Starting Wednesday, Mike Noble will keep office hours at Town Hall as the town’s new code enforcement officer, and he’ll start with a project dear to the Board of Selectman – attacking the town’s problem with junkyard blight, town Administrator Shirley Tapley said.

“We have one property that we’ve started on. When that’s done, we have a few more that we would like him to take a look at,” Tapley said Wednesday, “and new locations will follow.”

The details of the contract have yet to be determined, but contracting with other towns will cost the town about $5,700, Noble said.

The town already has taken the owner of one alleged illegal junkyard, John Friel, to court. That case was continued to Dec. 1, Millinocket District Court officials said.

Friel faces several thousand dollars in fines and legal expenses, but he and an attorney representing the town are working out a deal whereby much of that expense would be dropped.
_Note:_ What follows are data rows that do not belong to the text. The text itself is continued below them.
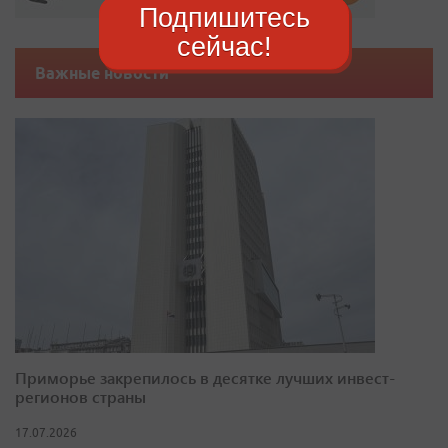
Подпишитесь
сейчас!
Важные новости
Приморье закрепилось в десятке лучших инвест-
регионов страны
17.07.2026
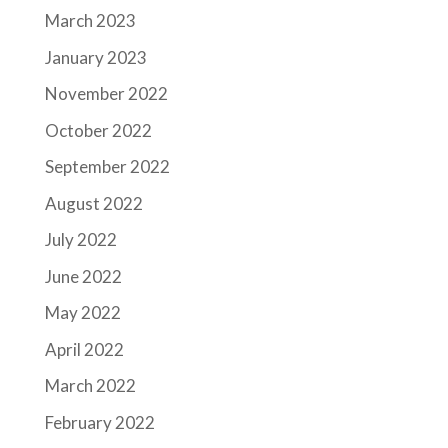
March 2023
January 2023
November 2022
October 2022
September 2022
August 2022
July 2022
June 2022
May 2022
April 2022
March 2022
February 2022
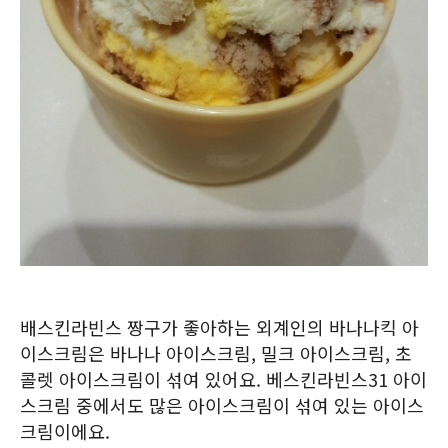
배스킨라빈스 짱구가 좋아하는 외계인의 바나나킥 아
이스크림은 바나나 아이스크림, 밀크 아이스크림, 초
콜렛 아이스크림이 섞여 있어요. 베스킨라빈스31 아이
스크림 중에서도 많은 아이스크림이 섞여 있는 아이스
크림이에요.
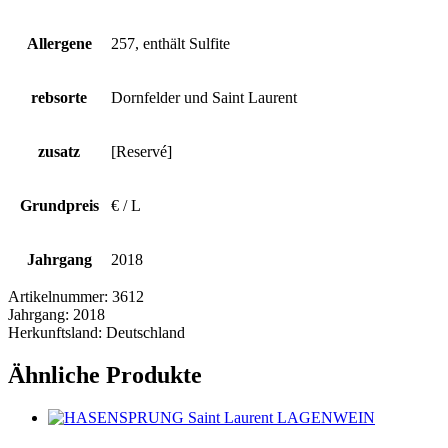
Allergene
257, enthält Sulfite
rebsorte
Dornfelder und Saint Laurent
zusatz
[Reservé]
Grundpreis
€ / L
Jahrgang
2018
Artikelnummer:
3612
Jahrgang:
2018
Herkunftsland:
Deutschland
Ähnliche Produkte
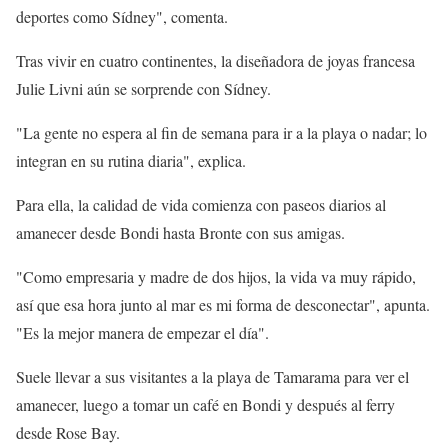
deportes como Sídney", comenta.
Tras vivir en cuatro continentes, la diseñadora de joyas francesa
Julie Livni aún se sorprende con Sídney.
"La gente no espera al fin de semana para ir a la playa o nadar; lo
integran en su rutina diaria", explica.
Para ella, la calidad de vida comienza con paseos diarios al
amanecer desde Bondi hasta Bronte con sus amigas.
"Como empresaria y madre de dos hijos, la vida va muy rápido,
así que esa hora junto al mar es mi forma de desconectar", apunta.
"Es la mejor manera de empezar el día".
Suele llevar a sus visitantes a la playa de Tamarama para ver el
amanecer, luego a tomar un café en Bondi y después al ferry
desde Rose Bay.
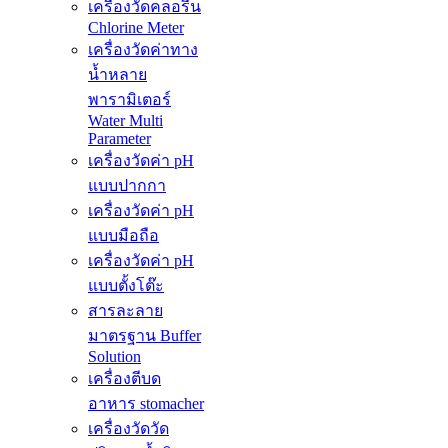
เครื่องวัดคลอรีน
Chlorine Meter
เครื่องวัดค่าทาง
น้ำหลาย
พารามิเตอร์
Water Multi
Parameter
เครื่องวัดค่า pH
แบบปากกา
เครื่องวัดค่า pH
แบบมือถือ
เครื่องวัดค่า pH
แบบตั้งโต๊ะ
สารละลาย
มาตรฐาน Buffer
Solution
เครื่องตีบด
อาหาร stomacher
เครื่องวัดวัด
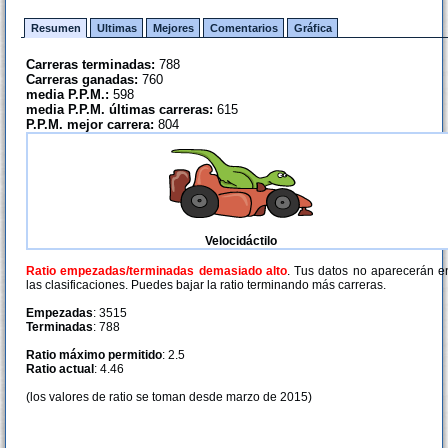
Resumen
Ultimas
Mejores
Comentarios
Gráfica
Carreras terminadas:
788
Carreras ganadas:
760
media P.P.M.:
598
media P.P.M. últimas carreras:
615
P.P.M. mejor carrera:
804
Velocidáctilo
Ratio empezadas/terminadas demasiado alto
. Tus datos no aparecerán e
las clasificaciones. Puedes bajar la ratio terminando más carreras.
Empezadas
: 3515
Terminadas
: 788
Ratio máximo permitido
: 2.5
Ratio actual
: 4.46
(los valores de ratio se toman desde marzo de 2015)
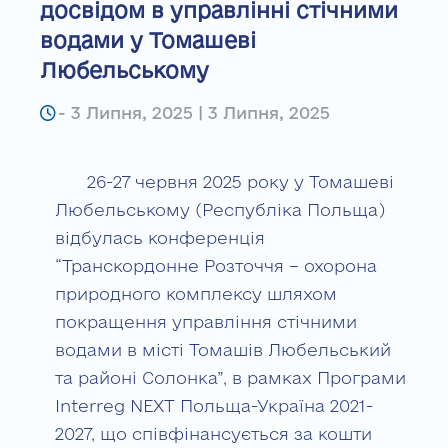
досвідом в управлінні стічними
водами у Томашеві
Любельському
-
3 Липня, 2025 | 3 Липня, 2025
26-27 червня 2025 року у Томашеві
Любельському (Республіка Польща)
відбулась конференція
“Транскордонне Розточчя – охорона
природного комплексу шляхом
покращення управління стічними
водами в місті Томашів Любельський
та районі Солонка”, в рамках Програми
Interreg NEXT Польща-Україна 2021-
2027, що співфінансується за кошти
Town officials have been working with Friel since the summer to get him to clean up his property. Friel has not denied that the property, his home-based mechanic shop, was messy, but denied that it was a junkyard.

Friel has said, and town officials agree, that he has cleaned up his property, but town officials have accused him of dragging his feet in doing so.

Noble, 29, of Lincoln, said he has not yet discussed junkyard blight with Tapley, but expects to. He worked in Lincoln as a building and housing code enforcement officer from 2000 to 2002 before being hired by Millinocket and Medway in 2002, he said.

Noble’s job is to inspect properties, issue building permits and investigate complaints.

Noble said he is familiar with East Millinocket and expects to manage the three towns’ code enforcement well.

“In covering the other towns, I am through East Millinocket every day at least a couple times a day,” he said. “There’s not a lot of construction in the town, therefore I think that permitting and inspections should be minimal.”